● **Exercise description**:
Repeat the whole listing exactly as it appears.

※ ※ ※

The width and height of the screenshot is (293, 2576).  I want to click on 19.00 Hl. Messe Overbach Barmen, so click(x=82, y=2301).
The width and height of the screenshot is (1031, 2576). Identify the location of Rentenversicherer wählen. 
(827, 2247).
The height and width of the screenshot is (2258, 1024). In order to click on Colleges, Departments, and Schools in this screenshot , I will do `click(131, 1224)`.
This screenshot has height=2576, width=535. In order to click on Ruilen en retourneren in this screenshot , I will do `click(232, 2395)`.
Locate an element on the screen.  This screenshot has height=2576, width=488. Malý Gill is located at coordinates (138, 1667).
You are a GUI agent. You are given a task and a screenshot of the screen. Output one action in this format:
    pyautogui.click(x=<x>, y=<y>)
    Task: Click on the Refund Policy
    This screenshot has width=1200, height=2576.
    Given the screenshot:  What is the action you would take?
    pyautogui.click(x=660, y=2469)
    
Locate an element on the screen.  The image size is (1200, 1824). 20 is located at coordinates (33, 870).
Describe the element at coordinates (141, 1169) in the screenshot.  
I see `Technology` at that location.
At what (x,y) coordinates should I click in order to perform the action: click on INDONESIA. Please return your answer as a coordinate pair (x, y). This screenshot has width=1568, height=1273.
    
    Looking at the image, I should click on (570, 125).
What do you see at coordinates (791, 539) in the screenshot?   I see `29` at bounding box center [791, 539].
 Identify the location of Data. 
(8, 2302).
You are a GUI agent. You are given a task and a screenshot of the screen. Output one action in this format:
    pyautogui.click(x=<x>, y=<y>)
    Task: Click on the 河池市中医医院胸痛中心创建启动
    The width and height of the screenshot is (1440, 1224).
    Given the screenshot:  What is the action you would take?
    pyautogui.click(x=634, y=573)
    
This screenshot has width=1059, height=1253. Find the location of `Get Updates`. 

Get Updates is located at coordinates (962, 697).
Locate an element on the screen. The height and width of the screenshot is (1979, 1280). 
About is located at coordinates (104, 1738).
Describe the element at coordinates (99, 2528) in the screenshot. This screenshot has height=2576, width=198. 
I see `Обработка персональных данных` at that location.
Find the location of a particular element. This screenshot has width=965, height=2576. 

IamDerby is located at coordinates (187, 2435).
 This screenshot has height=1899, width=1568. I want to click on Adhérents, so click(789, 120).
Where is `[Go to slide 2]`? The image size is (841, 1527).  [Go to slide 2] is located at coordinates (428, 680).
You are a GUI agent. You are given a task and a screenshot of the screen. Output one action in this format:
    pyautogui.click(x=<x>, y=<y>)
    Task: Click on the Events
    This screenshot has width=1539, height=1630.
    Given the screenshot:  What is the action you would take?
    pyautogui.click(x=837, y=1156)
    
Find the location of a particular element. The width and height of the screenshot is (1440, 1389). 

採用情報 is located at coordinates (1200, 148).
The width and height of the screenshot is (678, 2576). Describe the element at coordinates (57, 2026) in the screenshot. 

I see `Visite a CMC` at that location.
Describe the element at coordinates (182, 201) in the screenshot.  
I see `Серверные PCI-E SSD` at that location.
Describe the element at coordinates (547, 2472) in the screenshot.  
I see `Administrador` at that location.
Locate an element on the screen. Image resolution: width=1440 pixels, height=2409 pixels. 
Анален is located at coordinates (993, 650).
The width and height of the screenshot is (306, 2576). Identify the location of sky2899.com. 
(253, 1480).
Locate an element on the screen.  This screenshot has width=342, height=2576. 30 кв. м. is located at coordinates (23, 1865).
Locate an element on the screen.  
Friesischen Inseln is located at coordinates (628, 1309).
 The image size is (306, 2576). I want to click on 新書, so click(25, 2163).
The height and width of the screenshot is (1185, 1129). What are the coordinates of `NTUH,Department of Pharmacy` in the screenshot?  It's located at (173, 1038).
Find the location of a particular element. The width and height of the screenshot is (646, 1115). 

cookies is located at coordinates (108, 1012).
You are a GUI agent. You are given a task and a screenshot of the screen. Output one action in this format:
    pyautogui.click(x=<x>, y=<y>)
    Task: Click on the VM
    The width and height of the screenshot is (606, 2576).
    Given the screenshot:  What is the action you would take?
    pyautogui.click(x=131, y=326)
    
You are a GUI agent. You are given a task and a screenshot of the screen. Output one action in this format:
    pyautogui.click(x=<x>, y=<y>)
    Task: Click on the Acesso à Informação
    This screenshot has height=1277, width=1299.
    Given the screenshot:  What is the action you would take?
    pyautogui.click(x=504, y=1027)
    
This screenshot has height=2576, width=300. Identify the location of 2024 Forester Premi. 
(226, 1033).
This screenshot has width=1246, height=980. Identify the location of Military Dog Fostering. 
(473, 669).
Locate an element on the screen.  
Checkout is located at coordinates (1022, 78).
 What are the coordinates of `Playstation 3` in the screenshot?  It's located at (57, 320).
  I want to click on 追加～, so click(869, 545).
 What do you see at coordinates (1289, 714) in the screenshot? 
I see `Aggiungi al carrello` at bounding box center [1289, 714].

※ ※ ※

● **Written response**:
The width and height of the screenshot is (293, 2576).  I want to click on 19.00 Hl. Messe Overbach Barmen, so click(x=82, y=2301).
The width and height of the screenshot is (1031, 2576). Identify the location of Rentenversicherer wählen. 
(827, 2247).
The height and width of the screenshot is (2258, 1024). In order to click on Colleges, Departments, and Schools in this screenshot , I will do `click(131, 1224)`.
This screenshot has height=2576, width=535. In order to click on Ruilen en retourneren in this screenshot , I will do `click(232, 2395)`.
Locate an element on the screen.  This screenshot has height=2576, width=488. Malý Gill is located at coordinates (138, 1667).
You are a GUI agent. You are given a task and a screenshot of the screen. Output one action in this format:
    pyautogui.click(x=<x>, y=<y>)
    Task: Click on the Refund Policy
    This screenshot has width=1200, height=2576.
    Given the screenshot:  What is the action you would take?
    pyautogui.click(x=660, y=2469)
    
Locate an element on the screen.  The image size is (1200, 1824). 20 is located at coordinates (33, 870).
Describe the element at coordinates (141, 1169) in the screenshot.  
I see `Technology` at that location.
At what (x,y) coordinates should I click in order to perform the action: click on INDONESIA. Please return your answer as a coordinate pair (x, y). This screenshot has width=1568, height=1273.
    
    Looking at the image, I should click on (570, 125).
What do you see at coordinates (791, 539) in the screenshot?   I see `29` at bounding box center [791, 539].
 Identify the location of Data. 
(8, 2302).
You are a GUI agent. You are given a task and a screenshot of the screen. Output one action in this format:
    pyautogui.click(x=<x>, y=<y>)
    Task: Click on the 河池市中医医院胸痛中心创建启动
    The width and height of the screenshot is (1440, 1224).
    Given the screenshot:  What is the action you would take?
    pyautogui.click(x=634, y=573)
    
This screenshot has width=1059, height=1253. Find the location of `Get Updates`. 

Get Updates is located at coordinates (962, 697).
Locate an element on the screen. The height and width of the screenshot is (1979, 1280). 
About is located at coordinates (104, 1738).
Describe the element at coordinates (99, 2528) in the screenshot. This screenshot has height=2576, width=198. 
I see `Обработка персональных данных` at that location.
Find the location of a particular element. This screenshot has width=965, height=2576. 

IamDerby is located at coordinates (187, 2435).
 This screenshot has height=1899, width=1568. I want to click on Adhérents, so click(789, 120).
Where is `[Go to slide 2]`? The image size is (841, 1527).  [Go to slide 2] is located at coordinates (428, 680).
You are a GUI agent. You are given a task and a screenshot of the screen. Output one action in this format:
    pyautogui.click(x=<x>, y=<y>)
    Task: Click on the Events
    This screenshot has width=1539, height=1630.
    Given the screenshot:  What is the action you would take?
    pyautogui.click(x=837, y=1156)
    
Find the location of a particular element. The width and height of the screenshot is (1440, 1389). 

採用情報 is located at coordinates (1200, 148).
The width and height of the screenshot is (678, 2576). Describe the element at coordinates (57, 2026) in the screenshot. 

I see `Visite a CMC` at that location.
Describe the element at coordinates (182, 201) in the screenshot.  
I see `Серверные PCI-E SSD` at that location.
Describe the element at coordinates (547, 2472) in the screenshot.  
I see `Administrador` at that location.
Locate an element on the screen. Image resolution: width=1440 pixels, height=2409 pixels. 
Анален is located at coordinates (993, 650).
The width and height of the screenshot is (306, 2576). Identify the location of sky2899.com. 
(253, 1480).
Locate an element on the screen.  This screenshot has width=342, height=2576. 30 кв. м. is located at coordinates (23, 1865).
Locate an element on the screen.  
Friesischen Inseln is located at coordinates (628, 1309).
 The image size is (306, 2576). I want to click on 新書, so click(25, 2163).
The height and width of the screenshot is (1185, 1129). What are the coordinates of `NTUH,Department of Pharmacy` in the screenshot?  It's located at (173, 1038).
Find the location of a particular element. The width and height of the screenshot is (646, 1115). 

cookies is located at coordinates (108, 1012).
You are a GUI agent. You are given a task and a screenshot of the screen. Output one action in this format:
    pyautogui.click(x=<x>, y=<y>)
    Task: Click on the VM
    The width and height of the screenshot is (606, 2576).
    Given the screenshot:  What is the action you would take?
    pyautogui.click(x=131, y=326)
    
You are a GUI agent. You are given a task and a screenshot of the screen. Output one action in this format:
    pyautogui.click(x=<x>, y=<y>)
    Task: Click on the Acesso à Informação
    This screenshot has height=1277, width=1299.
    Given the screenshot:  What is the action you would take?
    pyautogui.click(x=504, y=1027)
    
This screenshot has height=2576, width=300. Identify the location of 2024 Forester Premi. 
(226, 1033).
This screenshot has width=1246, height=980. Identify the location of Military Dog Fostering. 
(473, 669).
Locate an element on the screen.  
Checkout is located at coordinates (1022, 78).
 What are the coordinates of `Playstation 3` in the screenshot?  It's located at (57, 320).
  I want to click on 追加～, so click(869, 545).
 What do you see at coordinates (1289, 714) in the screenshot? 
I see `Aggiungi al carrello` at bounding box center [1289, 714].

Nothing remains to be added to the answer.